Personal information
- Full name: José Javier Cobos Castillo
- Date of birth: 23 April 1968 (age 57)
- Place of birth: Strasbourg, France
- Height: 1.80 m (5 ft 11 in)
- Position(s): Left-back, centre-back

Youth career
- Strasbourg

Senior career*
- Years: Team / Apps / (Gls)
- 1988–1993: Strasbourg / 153 / (10)
- 1993–1996: Paris Saint-Germain / 76 / (1)
- 1996–1998: Espanyol / 54 / (1)
- 1998–1999: Toulouse / 21 / (0)
- 1999–2005: Nice / 171 / (7)
- Total:  / 475 / (19)

Managerial career
- 2005–2007: Nice (assistant)

= José Cobos (footballer) =

French footballer (born 1968)

José Javier Cobos Castillo (born 23 April 1968), known as Cobos, is a French former professional footballer who played as a left-back.

==Career==
Born in Strasbourg, Cobos started playing professionally with hometown club Strasbourg, helping it return to Ligue 1 in 1992. He had already played in the top flight in the 1988–89 season, his official debut coming on 30 July 1988 in a 1–0 away loss against Montpellier.
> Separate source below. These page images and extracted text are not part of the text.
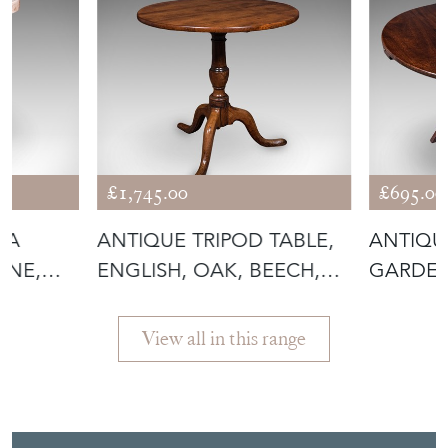
£1,745.00
£695.00
IA
ANTIQUE TRIPOD TABLE,
ANTIQU
PINE,
ENGLISH, OAK, BEECH,
GARDEN
TILT TO
FOLDIN
View all in this range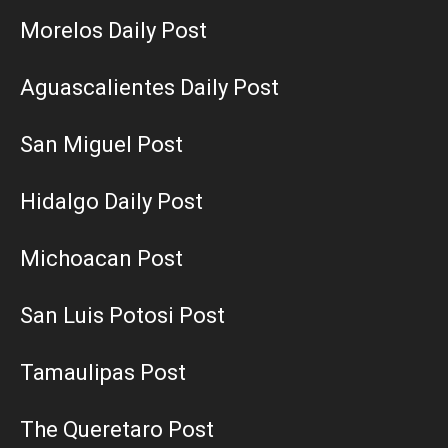
Morelos Daily Post
Aguascalientes Daily Post
San Miguel Post
Hidalgo Daily Post
Michoacan Post
San Luis Potosi Post
Tamaulipas Post
The Queretaro Post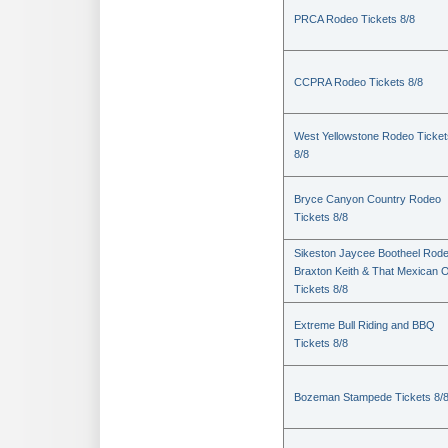
PRCA Rodeo Tickets 8/8
CCPRA Rodeo Tickets 8/8
West Yellowstone Rodeo Ticket
8/8
Bryce Canyon Country Rodeo
Tickets 8/8
Sikeston Jaycee Bootheel Rode
Braxton Keith & That Mexican 
Tickets 8/8
Extreme Bull Riding and BBQ
Tickets 8/8
Bozeman Stampede Tickets 8/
Afterwards, Cobos spent three-and-a-half years with Paris Saint-Germain, helping with 14 matches as the capital side won the league in 1994 and he was a more important part of the first-team unit in the following season, as they conquered the Coupe de France. Additionally, in the latter season, he played in all the games to help his team reach the last-four in the European Cup. He also helped them win the 1995–96 UEFA Cup Winners' Cup, but he was not part of the squad for the final, and the 1995 Trophée des Champions.

Late into 1996, Cobos moved to the land of his ancestors, signing with Spain's Espanyol and being a regular during his stay. Aged 30, he returned to his country, playing one year with Toulouse then joining Nice, which he helped promote to the top level in his third season by appearing in ten matches – ironically, he would feature significantly more in the following years, with the Côte d'Azur side always maintaining their division status.

After retiring, with French first division totals of 251 games and 13 goals (plus 170 and five in Ligue 2), Cobos continued to work with his last club, serving a two-year spell as assistant coach. In January 2009, two years after leaving Nice, he joined Monaco as its director of football, but only lasted three months in office.

==Personal life==
Cobos' older brother, Vincent, was also a footballer and a defender. He too played mainly for Strasbourg, and the siblings shared teams from 1988 to 1991.